[[ Data excerpts, beginning ]]

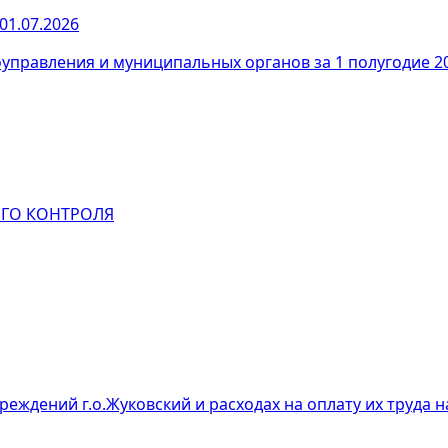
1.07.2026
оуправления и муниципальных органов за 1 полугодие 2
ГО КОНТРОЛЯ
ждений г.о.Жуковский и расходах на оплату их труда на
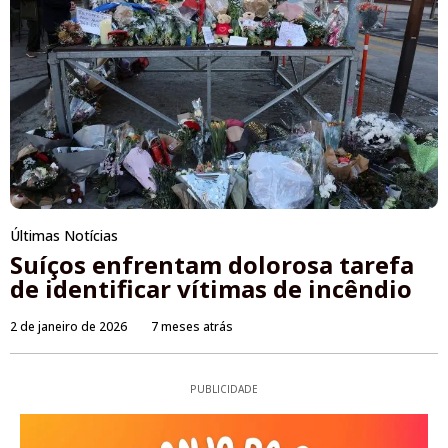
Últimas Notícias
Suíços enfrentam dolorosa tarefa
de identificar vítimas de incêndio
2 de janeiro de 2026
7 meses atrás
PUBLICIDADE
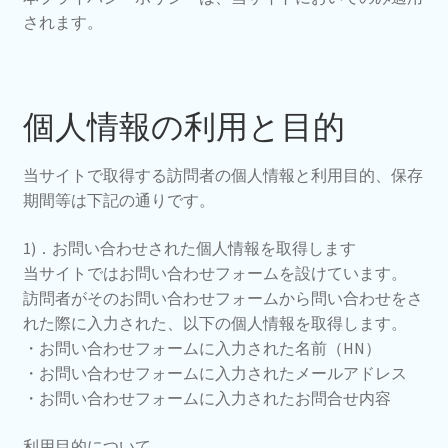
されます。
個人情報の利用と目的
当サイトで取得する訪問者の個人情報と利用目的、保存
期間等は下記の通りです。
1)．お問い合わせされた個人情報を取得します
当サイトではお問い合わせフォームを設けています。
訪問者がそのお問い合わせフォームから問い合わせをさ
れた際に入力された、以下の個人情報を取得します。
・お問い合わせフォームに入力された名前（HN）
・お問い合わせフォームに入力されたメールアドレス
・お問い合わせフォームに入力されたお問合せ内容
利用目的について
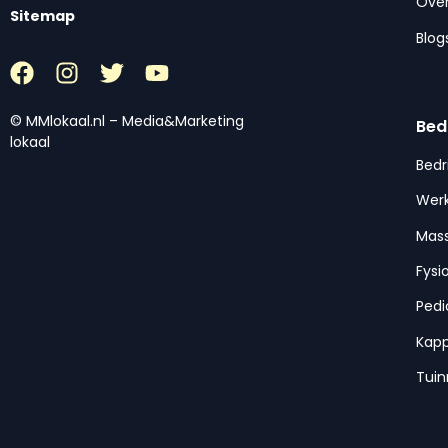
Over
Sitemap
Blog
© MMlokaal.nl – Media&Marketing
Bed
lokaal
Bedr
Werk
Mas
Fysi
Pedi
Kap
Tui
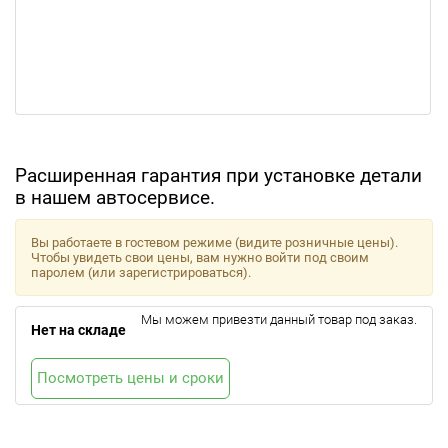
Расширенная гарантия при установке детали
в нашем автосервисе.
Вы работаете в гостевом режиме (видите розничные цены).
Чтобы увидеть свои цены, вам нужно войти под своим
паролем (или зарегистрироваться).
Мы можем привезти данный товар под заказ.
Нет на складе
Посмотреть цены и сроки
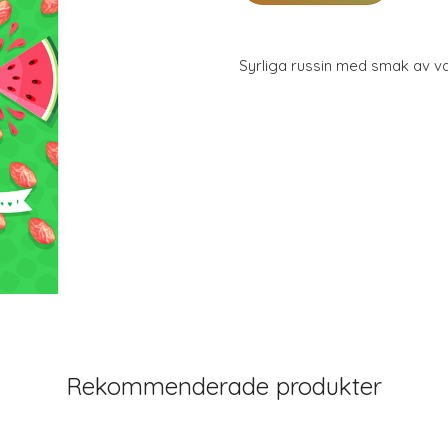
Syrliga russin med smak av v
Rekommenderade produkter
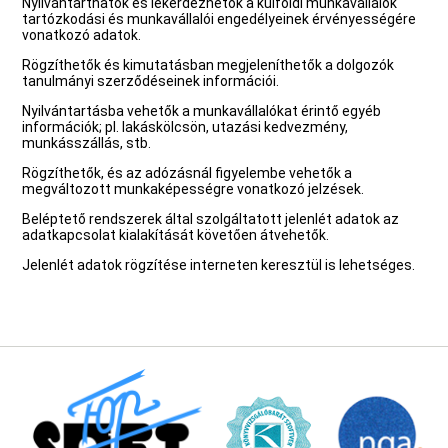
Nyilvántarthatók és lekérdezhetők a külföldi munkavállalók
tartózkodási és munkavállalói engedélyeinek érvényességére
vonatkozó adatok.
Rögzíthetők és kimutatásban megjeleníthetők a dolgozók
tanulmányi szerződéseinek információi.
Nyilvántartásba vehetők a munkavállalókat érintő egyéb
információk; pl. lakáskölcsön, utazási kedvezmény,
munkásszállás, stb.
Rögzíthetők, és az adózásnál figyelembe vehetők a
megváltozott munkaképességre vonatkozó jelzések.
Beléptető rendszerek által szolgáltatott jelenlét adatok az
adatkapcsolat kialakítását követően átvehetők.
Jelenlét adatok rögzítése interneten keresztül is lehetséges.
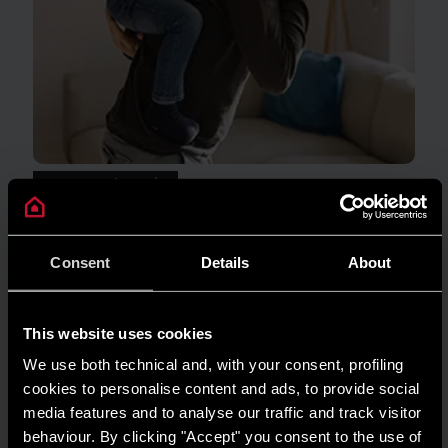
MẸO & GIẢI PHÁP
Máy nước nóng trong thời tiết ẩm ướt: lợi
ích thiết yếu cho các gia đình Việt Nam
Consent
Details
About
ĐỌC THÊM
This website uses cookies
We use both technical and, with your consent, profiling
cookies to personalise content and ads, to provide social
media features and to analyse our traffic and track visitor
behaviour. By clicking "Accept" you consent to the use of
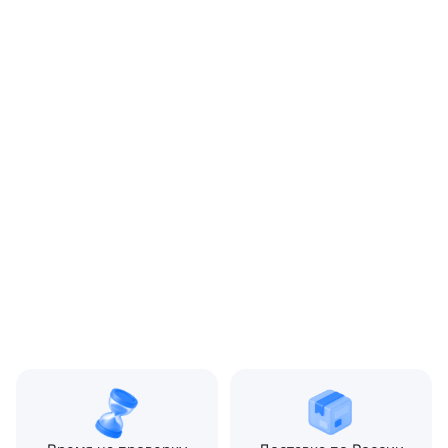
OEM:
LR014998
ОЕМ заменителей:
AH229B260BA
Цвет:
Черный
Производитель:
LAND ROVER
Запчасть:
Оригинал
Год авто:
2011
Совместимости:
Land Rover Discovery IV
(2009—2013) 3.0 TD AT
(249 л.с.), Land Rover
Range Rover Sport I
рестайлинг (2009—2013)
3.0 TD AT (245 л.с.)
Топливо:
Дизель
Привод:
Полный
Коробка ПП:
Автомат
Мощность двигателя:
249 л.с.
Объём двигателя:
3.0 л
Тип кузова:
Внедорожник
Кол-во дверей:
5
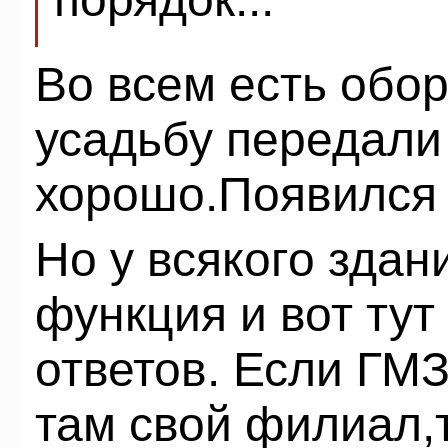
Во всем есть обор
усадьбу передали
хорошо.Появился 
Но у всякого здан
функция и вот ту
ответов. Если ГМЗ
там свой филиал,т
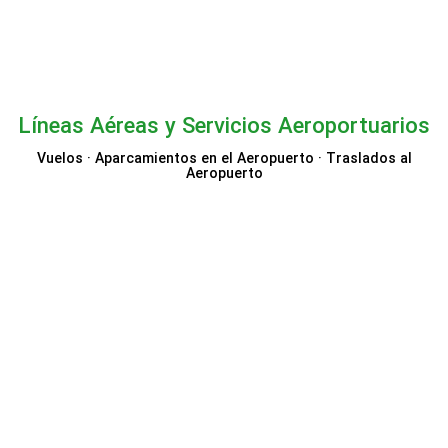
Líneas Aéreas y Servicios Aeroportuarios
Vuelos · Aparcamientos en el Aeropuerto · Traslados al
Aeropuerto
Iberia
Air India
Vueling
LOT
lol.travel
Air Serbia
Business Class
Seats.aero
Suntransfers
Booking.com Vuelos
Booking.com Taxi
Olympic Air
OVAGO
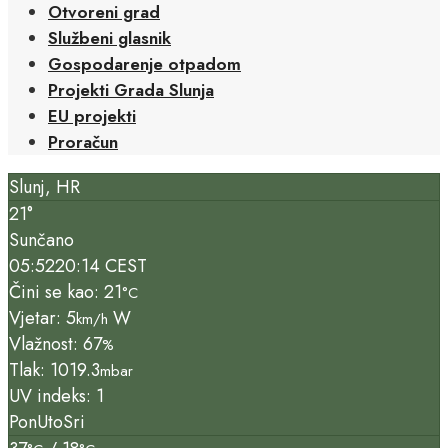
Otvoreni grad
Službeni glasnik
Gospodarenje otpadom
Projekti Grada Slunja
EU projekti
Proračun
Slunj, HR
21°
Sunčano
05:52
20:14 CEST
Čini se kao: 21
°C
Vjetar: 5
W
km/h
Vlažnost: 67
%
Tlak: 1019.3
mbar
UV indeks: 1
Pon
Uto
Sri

[[ Data excerpts, end ]]
[[ Data excerpts, beginning ]]

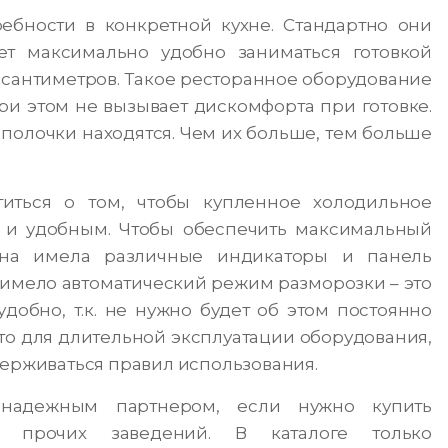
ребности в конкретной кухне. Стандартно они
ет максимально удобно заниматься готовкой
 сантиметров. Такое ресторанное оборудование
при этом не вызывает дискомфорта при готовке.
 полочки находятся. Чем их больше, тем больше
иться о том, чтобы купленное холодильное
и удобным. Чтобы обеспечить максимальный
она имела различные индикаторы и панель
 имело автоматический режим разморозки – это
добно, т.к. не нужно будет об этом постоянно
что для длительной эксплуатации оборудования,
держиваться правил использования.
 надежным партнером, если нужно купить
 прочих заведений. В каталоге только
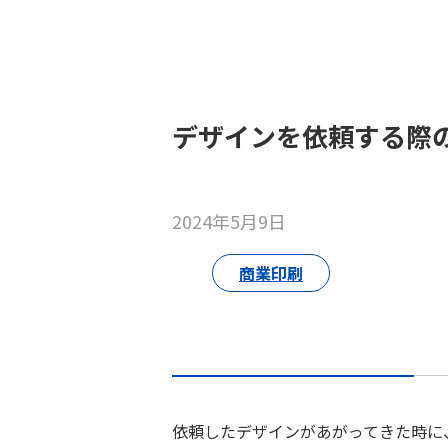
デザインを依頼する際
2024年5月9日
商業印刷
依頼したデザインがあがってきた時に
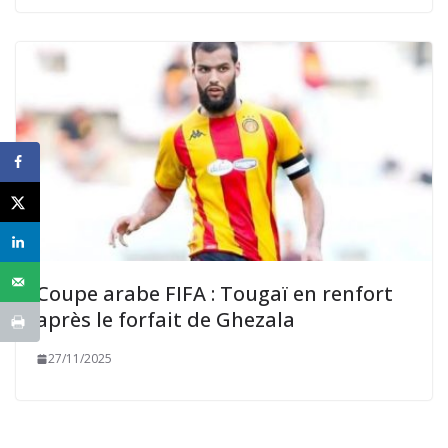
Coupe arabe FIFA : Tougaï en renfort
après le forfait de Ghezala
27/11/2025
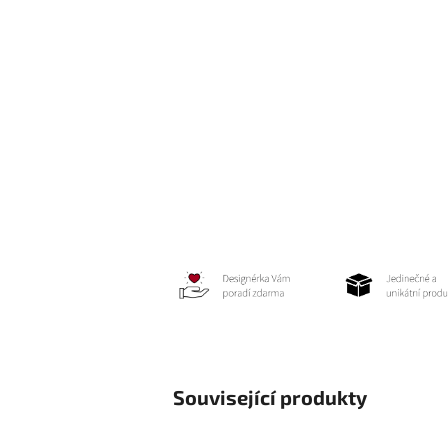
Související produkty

[[ Data excerpts, end ]]

(Problem details):
Out of the records above, pick each line that contains the string "этом".

(Problem solution):
при этом не вызывает дискомфорта при готовке.
добно, т.к. не нужно будет об этом постоянно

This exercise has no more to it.